Problem to solve:
Report every line in the listing below where the string "vxdemoC" shows up.

Stored data:
════════════════
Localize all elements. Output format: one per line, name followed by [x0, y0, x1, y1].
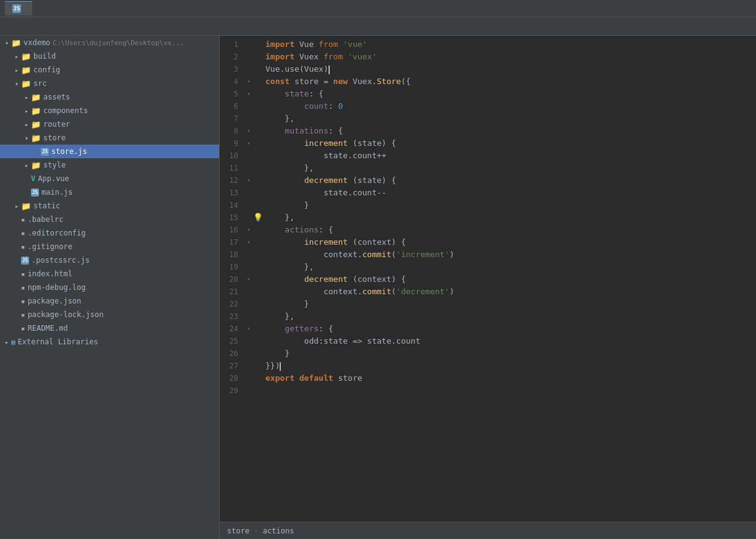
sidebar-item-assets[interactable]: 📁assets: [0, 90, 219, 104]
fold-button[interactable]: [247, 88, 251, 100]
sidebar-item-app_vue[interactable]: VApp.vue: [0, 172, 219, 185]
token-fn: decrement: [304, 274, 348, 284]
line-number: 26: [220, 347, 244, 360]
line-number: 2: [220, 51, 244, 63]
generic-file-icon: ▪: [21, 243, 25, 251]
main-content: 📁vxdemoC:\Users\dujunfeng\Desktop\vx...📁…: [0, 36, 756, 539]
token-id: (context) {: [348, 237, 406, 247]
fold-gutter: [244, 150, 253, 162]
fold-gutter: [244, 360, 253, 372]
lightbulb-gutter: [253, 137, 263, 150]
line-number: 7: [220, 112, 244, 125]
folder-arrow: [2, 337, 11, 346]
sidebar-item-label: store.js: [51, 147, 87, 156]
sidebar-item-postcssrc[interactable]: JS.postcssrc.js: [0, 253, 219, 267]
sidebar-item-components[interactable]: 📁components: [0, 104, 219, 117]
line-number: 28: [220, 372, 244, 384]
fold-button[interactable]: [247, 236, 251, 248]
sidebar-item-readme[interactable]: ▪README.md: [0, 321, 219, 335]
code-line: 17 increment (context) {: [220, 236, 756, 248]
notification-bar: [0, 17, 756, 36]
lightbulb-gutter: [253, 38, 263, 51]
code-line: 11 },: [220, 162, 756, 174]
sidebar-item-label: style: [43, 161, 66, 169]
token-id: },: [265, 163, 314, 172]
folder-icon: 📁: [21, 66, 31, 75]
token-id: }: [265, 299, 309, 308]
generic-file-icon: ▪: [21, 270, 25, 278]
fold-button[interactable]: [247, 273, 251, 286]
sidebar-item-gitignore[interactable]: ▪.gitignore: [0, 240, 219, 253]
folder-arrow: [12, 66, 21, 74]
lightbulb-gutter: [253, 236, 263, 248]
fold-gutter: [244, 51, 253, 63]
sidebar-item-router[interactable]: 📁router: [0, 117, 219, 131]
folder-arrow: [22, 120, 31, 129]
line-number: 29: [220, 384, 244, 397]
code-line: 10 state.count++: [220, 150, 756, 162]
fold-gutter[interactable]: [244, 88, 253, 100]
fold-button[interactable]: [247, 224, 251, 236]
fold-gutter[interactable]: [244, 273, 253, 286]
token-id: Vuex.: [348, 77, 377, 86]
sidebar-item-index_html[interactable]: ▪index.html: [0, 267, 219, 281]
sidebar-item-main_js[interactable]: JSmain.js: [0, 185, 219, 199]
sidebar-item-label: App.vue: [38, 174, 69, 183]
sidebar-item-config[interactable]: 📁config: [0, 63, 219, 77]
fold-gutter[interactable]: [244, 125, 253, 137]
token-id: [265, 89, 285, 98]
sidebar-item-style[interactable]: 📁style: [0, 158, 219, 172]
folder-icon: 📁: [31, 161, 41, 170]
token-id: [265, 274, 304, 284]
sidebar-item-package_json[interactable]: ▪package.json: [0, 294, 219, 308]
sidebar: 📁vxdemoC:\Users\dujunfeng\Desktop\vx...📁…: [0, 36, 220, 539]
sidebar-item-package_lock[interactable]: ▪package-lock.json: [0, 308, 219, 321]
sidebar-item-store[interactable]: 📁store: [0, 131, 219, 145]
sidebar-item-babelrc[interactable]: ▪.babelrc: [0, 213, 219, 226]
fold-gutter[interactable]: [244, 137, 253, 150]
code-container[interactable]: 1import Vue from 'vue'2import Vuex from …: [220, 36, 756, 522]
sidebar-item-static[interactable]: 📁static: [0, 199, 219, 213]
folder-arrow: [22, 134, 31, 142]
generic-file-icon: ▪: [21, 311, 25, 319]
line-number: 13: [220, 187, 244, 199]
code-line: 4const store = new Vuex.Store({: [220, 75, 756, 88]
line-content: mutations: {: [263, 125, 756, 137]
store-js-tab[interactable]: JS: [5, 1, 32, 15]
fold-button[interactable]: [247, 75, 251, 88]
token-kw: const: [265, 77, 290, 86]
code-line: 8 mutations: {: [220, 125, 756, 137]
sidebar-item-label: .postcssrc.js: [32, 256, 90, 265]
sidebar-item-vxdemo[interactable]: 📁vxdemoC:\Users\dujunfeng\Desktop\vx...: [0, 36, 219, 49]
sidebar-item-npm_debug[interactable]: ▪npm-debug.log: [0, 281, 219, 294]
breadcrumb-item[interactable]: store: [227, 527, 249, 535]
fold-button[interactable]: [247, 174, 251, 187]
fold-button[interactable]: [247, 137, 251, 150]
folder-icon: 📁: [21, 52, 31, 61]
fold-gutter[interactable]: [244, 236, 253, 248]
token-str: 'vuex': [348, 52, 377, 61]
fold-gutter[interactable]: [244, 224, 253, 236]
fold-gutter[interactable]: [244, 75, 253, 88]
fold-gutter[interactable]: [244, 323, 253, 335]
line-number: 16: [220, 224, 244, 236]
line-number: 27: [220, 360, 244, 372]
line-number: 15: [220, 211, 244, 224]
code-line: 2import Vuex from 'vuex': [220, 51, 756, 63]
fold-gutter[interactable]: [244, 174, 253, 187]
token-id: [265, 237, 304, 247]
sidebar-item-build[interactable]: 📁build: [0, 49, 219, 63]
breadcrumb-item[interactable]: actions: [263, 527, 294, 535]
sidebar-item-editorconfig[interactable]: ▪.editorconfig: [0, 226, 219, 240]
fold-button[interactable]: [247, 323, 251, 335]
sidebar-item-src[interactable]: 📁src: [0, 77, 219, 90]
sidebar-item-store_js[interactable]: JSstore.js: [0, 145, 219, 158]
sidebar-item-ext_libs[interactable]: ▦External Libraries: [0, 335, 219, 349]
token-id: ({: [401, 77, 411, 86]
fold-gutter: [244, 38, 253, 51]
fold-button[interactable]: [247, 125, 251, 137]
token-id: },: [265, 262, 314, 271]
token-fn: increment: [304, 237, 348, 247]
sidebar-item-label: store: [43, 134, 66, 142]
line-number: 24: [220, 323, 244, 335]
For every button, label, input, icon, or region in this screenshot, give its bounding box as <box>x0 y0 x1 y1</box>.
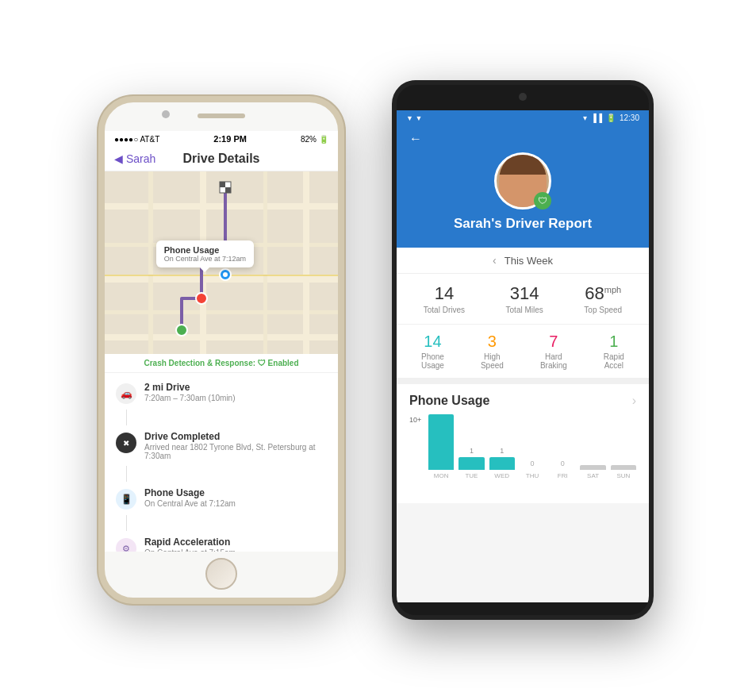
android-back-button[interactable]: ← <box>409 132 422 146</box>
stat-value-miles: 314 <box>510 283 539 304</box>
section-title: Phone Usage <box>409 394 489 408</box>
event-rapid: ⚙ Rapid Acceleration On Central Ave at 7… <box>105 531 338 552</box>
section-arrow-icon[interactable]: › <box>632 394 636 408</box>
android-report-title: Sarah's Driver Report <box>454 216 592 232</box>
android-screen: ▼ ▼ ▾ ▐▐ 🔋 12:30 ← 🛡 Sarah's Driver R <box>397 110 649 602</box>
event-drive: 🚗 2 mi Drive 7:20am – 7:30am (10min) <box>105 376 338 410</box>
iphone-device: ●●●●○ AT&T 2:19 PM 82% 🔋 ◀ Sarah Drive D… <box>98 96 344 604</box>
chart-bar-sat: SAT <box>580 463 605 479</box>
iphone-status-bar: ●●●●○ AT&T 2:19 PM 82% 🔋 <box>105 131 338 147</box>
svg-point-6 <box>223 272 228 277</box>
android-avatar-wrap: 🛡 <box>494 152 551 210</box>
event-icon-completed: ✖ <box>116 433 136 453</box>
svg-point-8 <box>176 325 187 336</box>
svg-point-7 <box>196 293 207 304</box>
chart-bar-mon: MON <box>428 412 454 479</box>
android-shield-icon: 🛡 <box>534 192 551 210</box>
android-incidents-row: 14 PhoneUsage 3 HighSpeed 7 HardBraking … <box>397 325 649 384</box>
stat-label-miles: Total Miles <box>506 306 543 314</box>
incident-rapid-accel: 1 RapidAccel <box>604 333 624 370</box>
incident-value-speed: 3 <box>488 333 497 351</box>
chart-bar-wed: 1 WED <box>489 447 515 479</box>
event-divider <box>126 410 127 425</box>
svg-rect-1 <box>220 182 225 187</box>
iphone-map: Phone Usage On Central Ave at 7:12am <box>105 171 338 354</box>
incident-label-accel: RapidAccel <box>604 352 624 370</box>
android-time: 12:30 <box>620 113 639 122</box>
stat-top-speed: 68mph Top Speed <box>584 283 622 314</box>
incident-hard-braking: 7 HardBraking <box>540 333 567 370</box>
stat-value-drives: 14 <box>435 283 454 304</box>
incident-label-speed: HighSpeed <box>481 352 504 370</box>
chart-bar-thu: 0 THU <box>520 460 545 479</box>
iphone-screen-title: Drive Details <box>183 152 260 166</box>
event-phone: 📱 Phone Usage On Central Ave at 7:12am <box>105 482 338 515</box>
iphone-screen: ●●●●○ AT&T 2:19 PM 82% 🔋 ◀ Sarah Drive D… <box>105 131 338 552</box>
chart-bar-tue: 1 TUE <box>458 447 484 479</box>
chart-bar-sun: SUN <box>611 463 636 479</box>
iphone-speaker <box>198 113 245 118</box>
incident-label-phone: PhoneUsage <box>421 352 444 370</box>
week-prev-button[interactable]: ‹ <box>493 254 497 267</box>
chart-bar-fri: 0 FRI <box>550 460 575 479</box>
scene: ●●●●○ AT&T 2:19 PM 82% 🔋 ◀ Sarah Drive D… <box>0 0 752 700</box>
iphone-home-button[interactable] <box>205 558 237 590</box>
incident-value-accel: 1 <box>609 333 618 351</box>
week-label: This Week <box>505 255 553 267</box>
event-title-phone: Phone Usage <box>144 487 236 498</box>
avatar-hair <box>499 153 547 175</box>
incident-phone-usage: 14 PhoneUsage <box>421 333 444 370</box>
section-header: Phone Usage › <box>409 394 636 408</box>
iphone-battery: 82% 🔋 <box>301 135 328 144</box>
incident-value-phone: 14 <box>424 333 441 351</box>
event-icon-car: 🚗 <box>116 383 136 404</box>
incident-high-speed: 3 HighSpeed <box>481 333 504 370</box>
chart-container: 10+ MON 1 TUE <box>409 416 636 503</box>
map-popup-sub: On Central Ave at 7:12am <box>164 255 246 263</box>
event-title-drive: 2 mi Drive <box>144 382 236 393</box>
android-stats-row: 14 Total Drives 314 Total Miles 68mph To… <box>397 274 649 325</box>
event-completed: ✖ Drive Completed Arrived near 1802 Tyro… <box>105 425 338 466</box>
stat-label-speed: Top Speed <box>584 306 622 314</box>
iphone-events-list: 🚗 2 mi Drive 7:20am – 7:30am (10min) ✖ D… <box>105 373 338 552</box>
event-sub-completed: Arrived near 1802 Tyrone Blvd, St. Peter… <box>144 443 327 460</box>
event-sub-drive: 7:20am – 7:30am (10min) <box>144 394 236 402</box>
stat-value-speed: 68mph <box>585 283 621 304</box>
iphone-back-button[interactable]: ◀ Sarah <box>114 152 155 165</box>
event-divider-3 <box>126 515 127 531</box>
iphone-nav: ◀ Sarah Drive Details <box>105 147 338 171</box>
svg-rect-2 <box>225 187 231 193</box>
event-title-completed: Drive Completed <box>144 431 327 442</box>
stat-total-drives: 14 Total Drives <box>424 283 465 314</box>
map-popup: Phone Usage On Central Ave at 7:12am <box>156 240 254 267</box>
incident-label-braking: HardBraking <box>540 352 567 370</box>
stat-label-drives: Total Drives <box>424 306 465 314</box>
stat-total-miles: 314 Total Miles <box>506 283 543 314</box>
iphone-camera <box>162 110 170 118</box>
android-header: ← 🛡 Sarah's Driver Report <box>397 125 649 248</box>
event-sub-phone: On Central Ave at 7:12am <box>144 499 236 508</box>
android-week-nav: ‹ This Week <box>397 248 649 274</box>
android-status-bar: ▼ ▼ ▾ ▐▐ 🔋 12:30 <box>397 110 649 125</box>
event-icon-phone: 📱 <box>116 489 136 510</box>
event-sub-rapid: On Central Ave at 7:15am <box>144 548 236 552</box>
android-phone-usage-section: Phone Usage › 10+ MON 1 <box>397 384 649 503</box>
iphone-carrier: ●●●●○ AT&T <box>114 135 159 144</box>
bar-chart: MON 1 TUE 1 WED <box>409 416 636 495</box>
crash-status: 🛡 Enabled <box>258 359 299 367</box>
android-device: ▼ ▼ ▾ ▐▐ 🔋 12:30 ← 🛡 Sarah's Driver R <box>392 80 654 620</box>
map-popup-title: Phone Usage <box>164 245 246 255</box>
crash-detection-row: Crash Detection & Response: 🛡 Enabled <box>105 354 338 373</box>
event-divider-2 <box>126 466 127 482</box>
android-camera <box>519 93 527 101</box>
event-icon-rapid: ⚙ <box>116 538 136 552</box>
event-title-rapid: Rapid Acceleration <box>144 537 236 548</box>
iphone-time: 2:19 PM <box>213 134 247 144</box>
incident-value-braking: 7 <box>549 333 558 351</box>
════════════════
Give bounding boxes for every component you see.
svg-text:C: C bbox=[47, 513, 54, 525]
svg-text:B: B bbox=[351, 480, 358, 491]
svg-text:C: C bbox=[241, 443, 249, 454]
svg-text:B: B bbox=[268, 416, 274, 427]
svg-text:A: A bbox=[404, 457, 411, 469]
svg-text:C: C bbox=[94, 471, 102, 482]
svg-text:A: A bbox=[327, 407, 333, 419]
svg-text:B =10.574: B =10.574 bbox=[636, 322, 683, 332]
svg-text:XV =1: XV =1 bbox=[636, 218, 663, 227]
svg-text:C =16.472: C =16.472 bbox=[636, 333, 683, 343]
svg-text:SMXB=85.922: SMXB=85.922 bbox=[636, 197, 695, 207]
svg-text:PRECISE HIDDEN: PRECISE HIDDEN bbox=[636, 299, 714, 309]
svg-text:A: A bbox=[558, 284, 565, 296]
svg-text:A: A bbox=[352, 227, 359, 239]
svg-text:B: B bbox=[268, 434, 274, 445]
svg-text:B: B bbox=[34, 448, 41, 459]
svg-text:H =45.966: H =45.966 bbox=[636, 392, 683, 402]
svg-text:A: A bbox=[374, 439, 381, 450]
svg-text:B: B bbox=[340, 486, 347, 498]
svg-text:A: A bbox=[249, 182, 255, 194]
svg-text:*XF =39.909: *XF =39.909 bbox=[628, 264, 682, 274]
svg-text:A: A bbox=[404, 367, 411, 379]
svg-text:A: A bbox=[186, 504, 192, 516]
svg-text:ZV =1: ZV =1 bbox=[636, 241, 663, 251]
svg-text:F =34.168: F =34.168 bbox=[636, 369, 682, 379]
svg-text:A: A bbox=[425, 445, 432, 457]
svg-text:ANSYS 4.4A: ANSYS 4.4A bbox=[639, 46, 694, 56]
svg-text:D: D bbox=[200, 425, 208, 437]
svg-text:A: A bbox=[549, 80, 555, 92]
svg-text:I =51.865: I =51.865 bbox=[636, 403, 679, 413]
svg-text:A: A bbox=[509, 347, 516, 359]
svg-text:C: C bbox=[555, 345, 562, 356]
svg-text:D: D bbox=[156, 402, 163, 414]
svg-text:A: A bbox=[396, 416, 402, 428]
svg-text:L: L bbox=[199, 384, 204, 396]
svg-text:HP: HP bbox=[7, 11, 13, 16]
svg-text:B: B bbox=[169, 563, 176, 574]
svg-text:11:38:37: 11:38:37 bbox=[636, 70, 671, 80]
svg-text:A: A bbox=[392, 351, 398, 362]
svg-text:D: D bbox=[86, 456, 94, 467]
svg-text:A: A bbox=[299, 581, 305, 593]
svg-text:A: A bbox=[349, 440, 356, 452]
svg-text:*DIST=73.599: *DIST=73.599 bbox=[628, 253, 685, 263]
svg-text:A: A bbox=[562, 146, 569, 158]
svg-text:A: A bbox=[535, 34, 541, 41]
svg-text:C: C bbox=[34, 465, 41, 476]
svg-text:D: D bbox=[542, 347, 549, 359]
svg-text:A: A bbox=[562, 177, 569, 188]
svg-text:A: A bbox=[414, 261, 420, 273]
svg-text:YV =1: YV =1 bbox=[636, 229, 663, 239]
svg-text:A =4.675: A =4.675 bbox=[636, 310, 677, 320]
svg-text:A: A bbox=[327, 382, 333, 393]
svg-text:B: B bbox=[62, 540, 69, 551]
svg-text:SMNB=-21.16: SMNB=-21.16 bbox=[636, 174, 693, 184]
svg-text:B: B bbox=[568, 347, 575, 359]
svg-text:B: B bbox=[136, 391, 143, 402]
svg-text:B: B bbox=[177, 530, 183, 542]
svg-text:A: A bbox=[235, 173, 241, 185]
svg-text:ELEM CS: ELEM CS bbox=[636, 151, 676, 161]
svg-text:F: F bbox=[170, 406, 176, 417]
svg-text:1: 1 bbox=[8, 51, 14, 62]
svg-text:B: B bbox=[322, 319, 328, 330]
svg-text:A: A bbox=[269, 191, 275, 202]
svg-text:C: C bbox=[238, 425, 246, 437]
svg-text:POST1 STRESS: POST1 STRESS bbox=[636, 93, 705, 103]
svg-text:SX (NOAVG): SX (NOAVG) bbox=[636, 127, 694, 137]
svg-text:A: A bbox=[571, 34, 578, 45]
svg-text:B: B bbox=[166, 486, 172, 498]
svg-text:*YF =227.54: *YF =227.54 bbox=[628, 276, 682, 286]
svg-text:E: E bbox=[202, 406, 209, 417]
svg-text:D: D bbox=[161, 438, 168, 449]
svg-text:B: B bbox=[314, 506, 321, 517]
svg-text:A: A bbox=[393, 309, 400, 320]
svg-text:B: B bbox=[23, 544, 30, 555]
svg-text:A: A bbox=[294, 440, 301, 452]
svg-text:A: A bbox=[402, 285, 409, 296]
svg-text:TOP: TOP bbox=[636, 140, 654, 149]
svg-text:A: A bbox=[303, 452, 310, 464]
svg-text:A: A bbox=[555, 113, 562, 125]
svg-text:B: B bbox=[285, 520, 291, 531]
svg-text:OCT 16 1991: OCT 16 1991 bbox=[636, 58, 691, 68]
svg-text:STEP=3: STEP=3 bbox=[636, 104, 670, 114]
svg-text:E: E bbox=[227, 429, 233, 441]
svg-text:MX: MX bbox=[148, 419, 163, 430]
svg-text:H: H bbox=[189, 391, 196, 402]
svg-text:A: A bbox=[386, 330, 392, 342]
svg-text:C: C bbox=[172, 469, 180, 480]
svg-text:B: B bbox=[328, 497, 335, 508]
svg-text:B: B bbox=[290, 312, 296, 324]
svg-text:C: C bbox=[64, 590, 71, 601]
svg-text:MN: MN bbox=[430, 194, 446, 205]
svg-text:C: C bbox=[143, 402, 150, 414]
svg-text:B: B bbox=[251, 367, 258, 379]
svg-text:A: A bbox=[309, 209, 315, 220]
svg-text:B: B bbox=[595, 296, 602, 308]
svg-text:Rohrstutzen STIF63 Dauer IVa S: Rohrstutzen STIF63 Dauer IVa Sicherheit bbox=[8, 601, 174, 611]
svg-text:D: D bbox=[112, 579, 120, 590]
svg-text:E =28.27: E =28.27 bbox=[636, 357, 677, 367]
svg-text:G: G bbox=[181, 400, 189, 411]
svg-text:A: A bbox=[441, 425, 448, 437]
════════════════
Solution to this task:
main-content: 📁vxdemoC:\Users\dujunfeng\Desktop\vx...📁…: [0, 36, 756, 539]
sidebar: 📁vxdemoC:\Users\dujunfeng\Desktop\vx...📁…: [0, 36, 220, 539]
sidebar-item-vxdemo[interactable]: 📁vxdemoC:\Users\dujunfeng\Desktop\vx...: [0, 36, 219, 49]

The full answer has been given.